* _TASK TO COMPLETE_
All lines from the one with "Le Bureau de" through the end of the records below are to be given again exactly, and nothing else.
▬▬▬▬▬▬▬▬▬▬
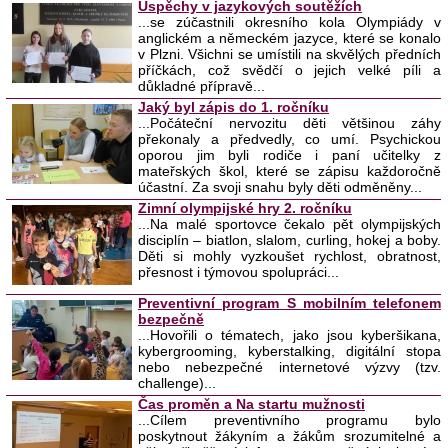
Úspěchy v jazykových soutěžích
...se zúčastnili okresního kola Olympiády v
anglickém a německém jazyce, které se konalo
v Plzni. Všichni se umístili na skvělých předních
příčkách, což svědčí o jejich velké píli a
důkladné přípravě...
Jaký byl zápis do 1. ročníku
...Počáteční nervozitu děti většinou záhy
překonaly a předvedly, co umí. Psychickou
oporou jim byli rodiče i paní učitelky z
mateřských škol, které se zápisu každoročně
účastní. Za svoji snahu byly děti odměněny...
Zimní olympijské hry 2. ročníku
...Na malé sportovce čekalo pět olympijských
disciplín – biatlon, slalom, curling, hokej a boby.
Děti si mohly vyzkoušet rychlost, obratnost,
přesnost i týmovou spolupráci...
Preventivní program S mobilním telefonem
bezpečně
...Hovořili o tématech, jako jsou kyberšikana,
kybergrooming, kyberstalking, digitální stopa
nebo nebezpečné internetové výzvy (tzv.
challenge)...
Čas proměn a Na startu mužnosti
...Cílem preventivního programu bylo
poskytnout žákyním a žákům srozumitelné a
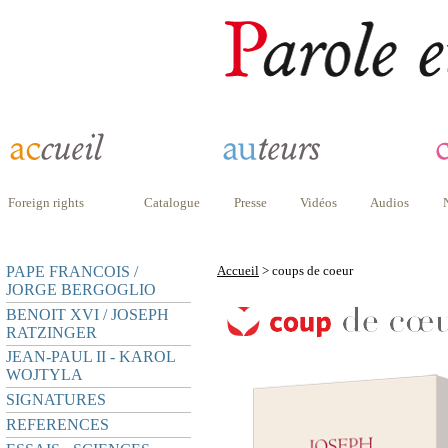
Foreign rights
Catalogue
Presse
Vidéos
Audios
PAPE FRANCOIS /
Accueil
> coups de coeur
JORGE BERGOGLIO
BENOIT XVI / JOSEPH
RATZINGER
JEAN-PAUL II - KAROL
WOJTYLA
SIGNATURES
REFERENCES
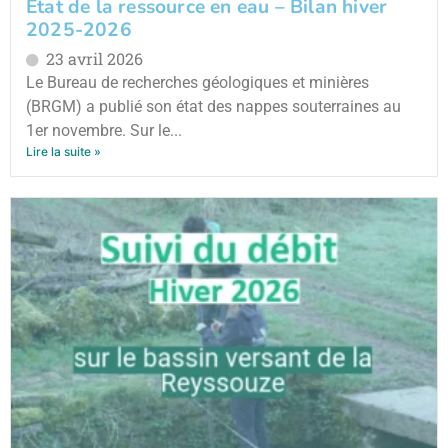
État de la ressource en eau – Bilan hiver
2025-2026
23 avril 2026
Le Bureau de recherches géologiques et minières
(BRGM) a publié son état des nappes souterraines au
1er novembre. Sur le...
Lire la suite »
▬▬▬▬▬▬▬▬▬▬
* _RESULT FOR THIS TASK_
Le Bureau de recherches géologiques et minières
(BRGM) a publié son état des nappes souterraines au
1er novembre. Sur le...
Lire la suite »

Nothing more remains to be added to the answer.